Data to process:
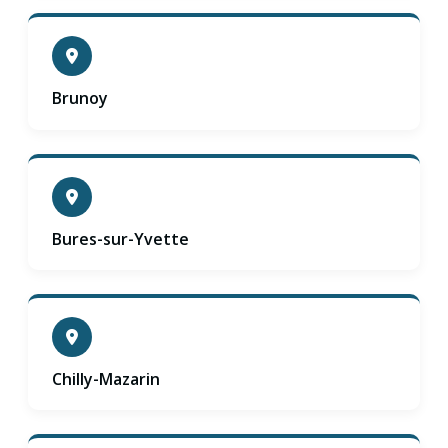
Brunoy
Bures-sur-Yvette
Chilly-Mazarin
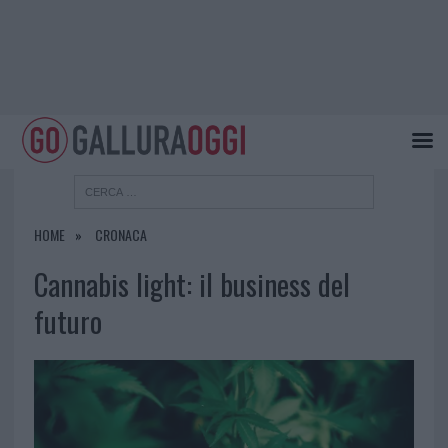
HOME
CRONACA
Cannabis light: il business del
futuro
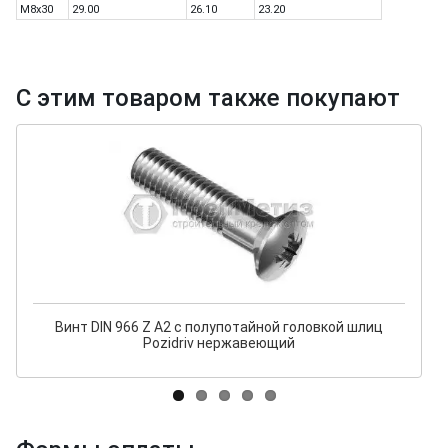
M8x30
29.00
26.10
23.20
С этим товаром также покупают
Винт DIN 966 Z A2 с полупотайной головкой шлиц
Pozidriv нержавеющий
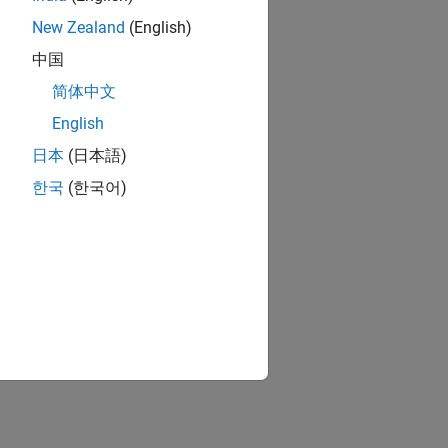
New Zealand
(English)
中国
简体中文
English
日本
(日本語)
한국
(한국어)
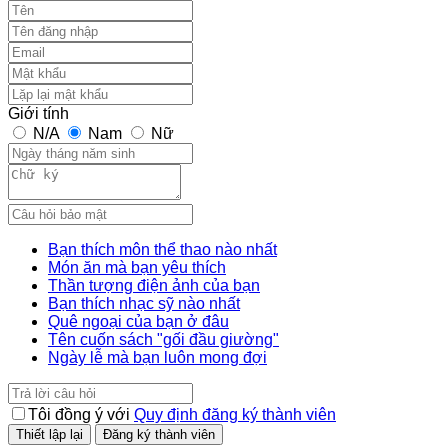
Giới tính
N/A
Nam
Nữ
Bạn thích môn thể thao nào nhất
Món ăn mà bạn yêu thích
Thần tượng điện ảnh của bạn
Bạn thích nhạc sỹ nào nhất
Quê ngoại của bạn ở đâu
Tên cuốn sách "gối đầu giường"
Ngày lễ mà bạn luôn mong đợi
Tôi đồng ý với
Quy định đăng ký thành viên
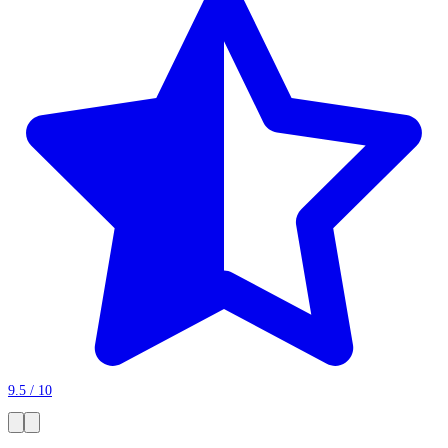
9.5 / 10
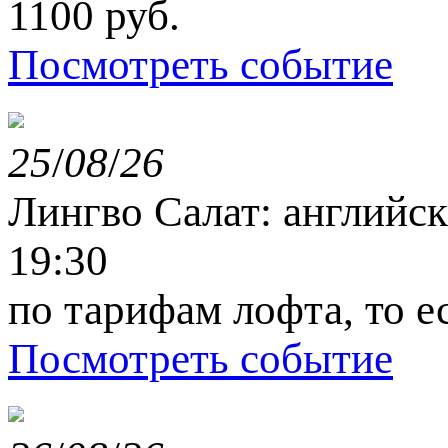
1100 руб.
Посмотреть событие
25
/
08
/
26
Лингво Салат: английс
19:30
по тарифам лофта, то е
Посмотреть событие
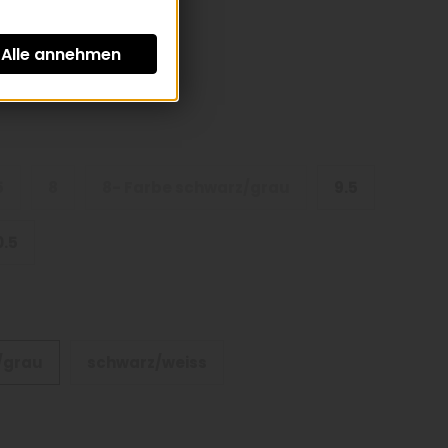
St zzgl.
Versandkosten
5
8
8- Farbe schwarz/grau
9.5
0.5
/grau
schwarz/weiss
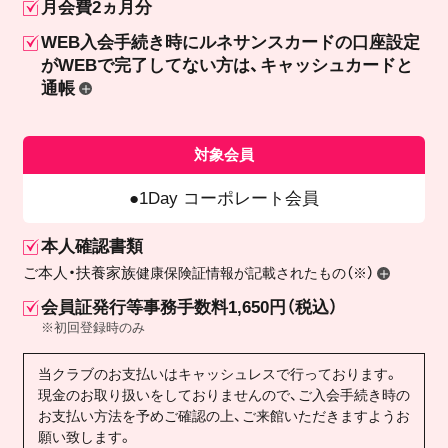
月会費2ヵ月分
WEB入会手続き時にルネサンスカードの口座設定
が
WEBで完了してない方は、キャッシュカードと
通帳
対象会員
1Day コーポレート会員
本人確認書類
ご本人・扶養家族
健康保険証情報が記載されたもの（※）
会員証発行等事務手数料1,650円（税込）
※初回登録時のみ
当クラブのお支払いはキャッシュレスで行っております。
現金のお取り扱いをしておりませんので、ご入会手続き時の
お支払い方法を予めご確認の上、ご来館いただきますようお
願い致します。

Problem: Filter the records above, keeping each line that contains the word "thích".

Response below:
Bạn thích môn thể thao nào nhất
Món ăn mà bạn yêu thích
Bạn thích nhạc sỹ nào nhất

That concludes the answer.